(Dataset entries)

━━━━

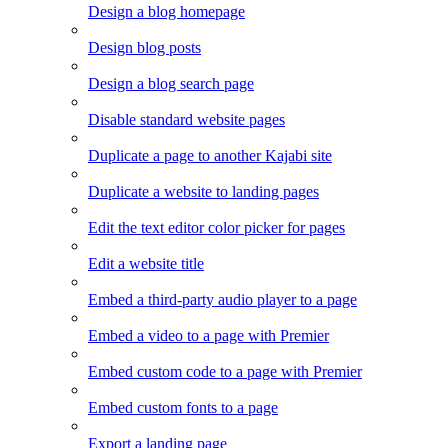
Design a blog homepage
Design blog posts
Design a blog search page
Disable standard website pages
Duplicate a page to another Kajabi site
Duplicate a website to landing pages
Edit the text editor color picker for pages
Edit a website title
Embed a third-party audio player to a page
Embed a video to a page with Premier
Embed custom code to a page with Premier
Embed custom fonts to a page
Export a landing page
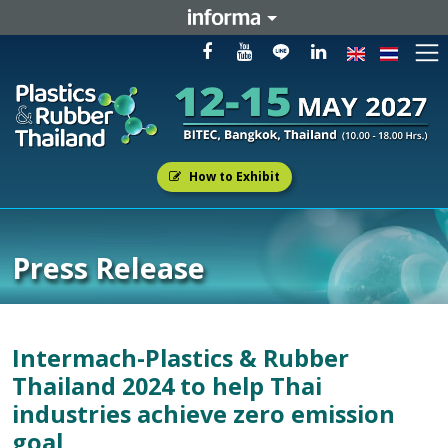
How to Exhibit
Press Release
Intermach-Plastics & Rubber
Thailand 2024 to help Thai
industries achieve zero emission
goal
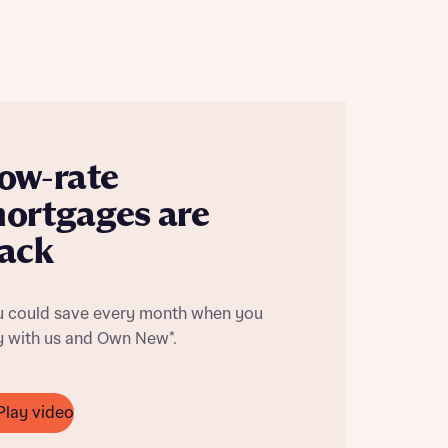
ow-rate
ortgages are
ack
u could save every month when you
y with us and Own New*.
this
this
Play video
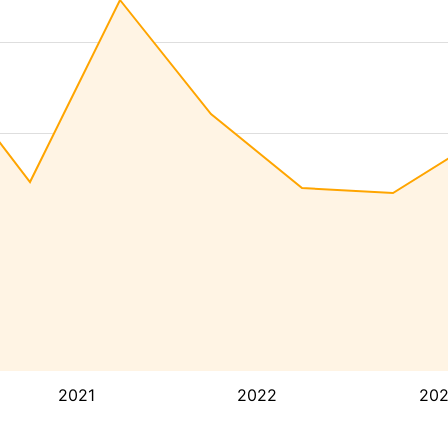
2021
2022
20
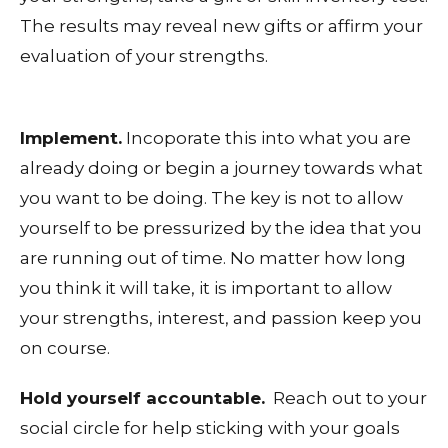
The results may reveal new gifts or affirm your
evaluation of your strengths.
Implement.
Incoporate this into what you are
already doing or begin a journey towards what
you want to be doing. The key is not to allow
yourself to be pressurized by the idea that you
are running out of time. No matter how long
you think it will take, it is important to allow
your strengths, interest, and passion keep you
on course.
Hold yourself accountable.
Reach out to your
social circle for help sticking with your goals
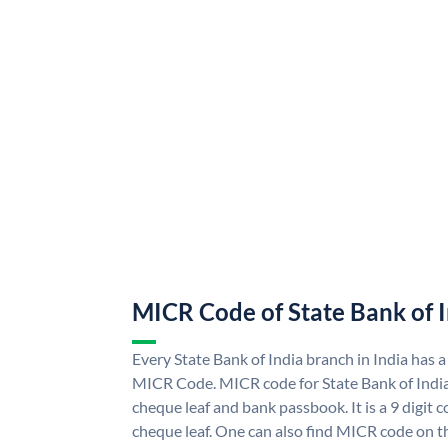
MICR Code of State Bank of 
Every State Bank of India branch in India has a
MICR Code. MICR code for State Bank of Indi
cheque leaf and bank passbook. It is a 9 digit co
cheque leaf. One can also find MICR code on th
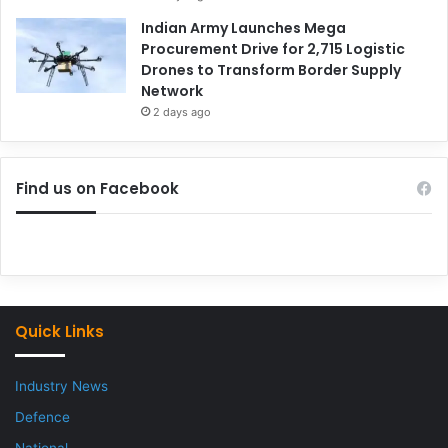
Indian Army Launches Mega
Procurement Drive for 2,715 Logistic
Drones to Transform Border Supply
Network
2 days ago
Find us on Facebook
Quick Links
Industry News
Defence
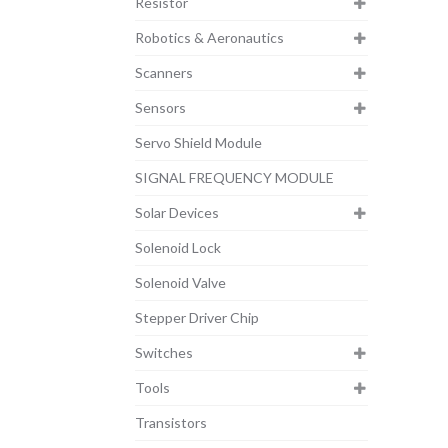
Resistor
Robotics & Aeronautics
Scanners
Sensors
Servo Shield Module
SIGNAL FREQUENCY MODULE
Solar Devices
Solenoid Lock
Solenoid Valve
Stepper Driver Chip
Switches
Tools
Transistors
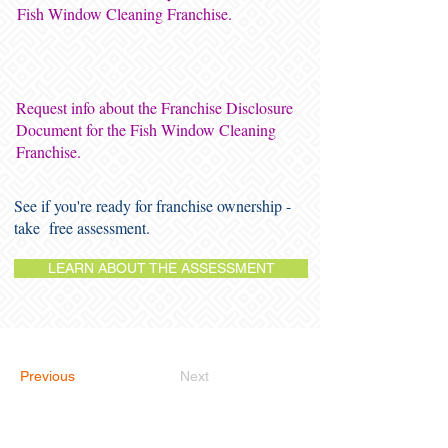
Fish Window Cleaning Franchise.
Request info about the Franchise Disclosure
Document for the Fish Window Cleaning
Franchise.
See if you're ready for franchise ownership -
take free assessment.
LEARN ABOUT THE ASSESSMENT
Previous
Next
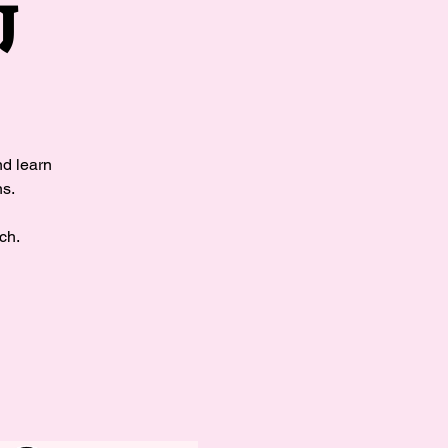
J
nd learn
ns.
ch.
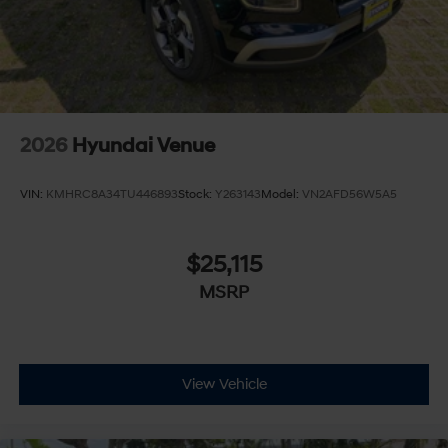
2026
Hyundai Venue
VIN:
KMHRC8A34TU446893
Stock:
Y263143
Model:
VN2AFD56W5A5
$25,115
MSRP
View Vehicle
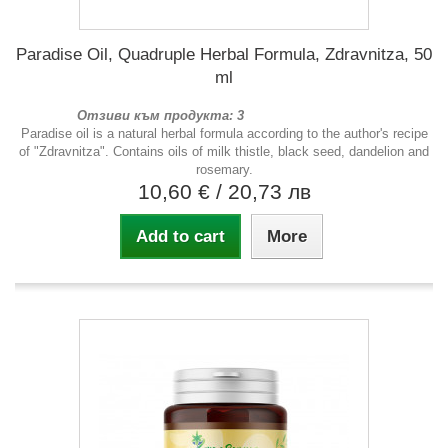
Paradise Oil, Quadruple Herbal Formula, Zdravnitza, 50
ml
Отзиви към продукта: 3
Paradise oil is a natural herbal formula according to the author's recipe
of "Zdravnitza". Contains oils of milk thistle, black seed, dandelion and
rosemary.
10,60 €
/ 20,73 лв
Add to cart
More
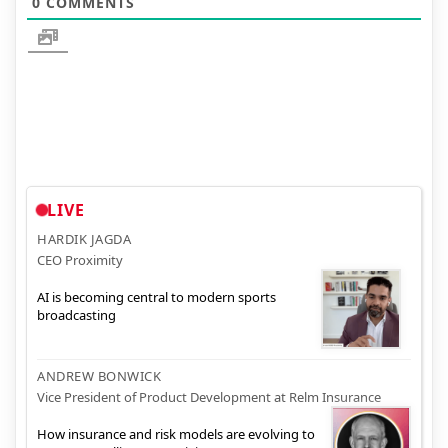
0
COMMENTS
LIVE
HARDIK JAGDA
CEO Proximity
AI is becoming central to modern sports
broadcasting
ANDREW BONWICK
Vice President of Product Development at Relm Insurance
How insurance and risk models are evolving to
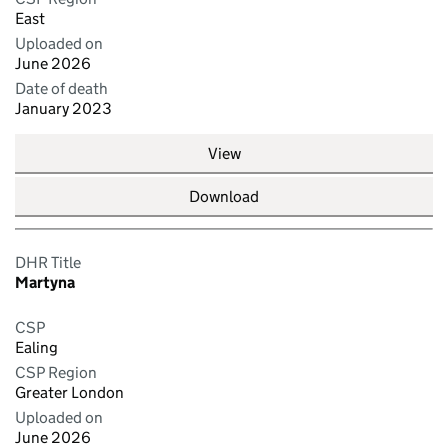
East
Uploaded on
June 2026
Date of death
January 2023
View
Download
DHR Title
Martyna
CSP
Ealing
CSP Region
Greater London
Uploaded on
June 2026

━━━━

Exercise directions: From the line containing "Document for the Fish Window Cleaning" through the last line of the records, both included, output those lines exactly and nothing else; skip the pictures.

Output of the exercise:
Document for the Fish Window Cleaning
Franchise.
See if you're ready for franchise ownership -
take free assessment.
LEARN ABOUT THE ASSESSMENT
Previous
Next
J
nd learn
ns.
ch.
2026
Hyundai Venue
VIN:
KMHRC8A34TU446893
Stock:
Y263143
Model:
VN2AFD56W5A5
$25,115
MSRP
View Vehicle
Paradise Oil, Quadruple Herbal Formula, Zdravnitza, 50
ml
Отзиви към продукта: 3
Paradise oil is a natural herbal formula according to the author's recipe
of "Zdravnitza". Contains oils of milk thistle, black seed, dandelion and
rosemary.
10,60 €
/ 20,73 лв
Add to cart
More
0
COMMENTS
LIVE
HARDIK JAGDA
CEO Proximity
AI is becoming central to modern sports
broadcasting
ANDREW BONWICK
Vice President of Product Development at Relm Insurance
How insurance and risk models are evolving to
East
Uploaded on
June 2026
Date of death
January 2023
View
Download
DHR Title
Martyna
CSP
Ealing
CSP Region
Greater London
Uploaded on
June 2026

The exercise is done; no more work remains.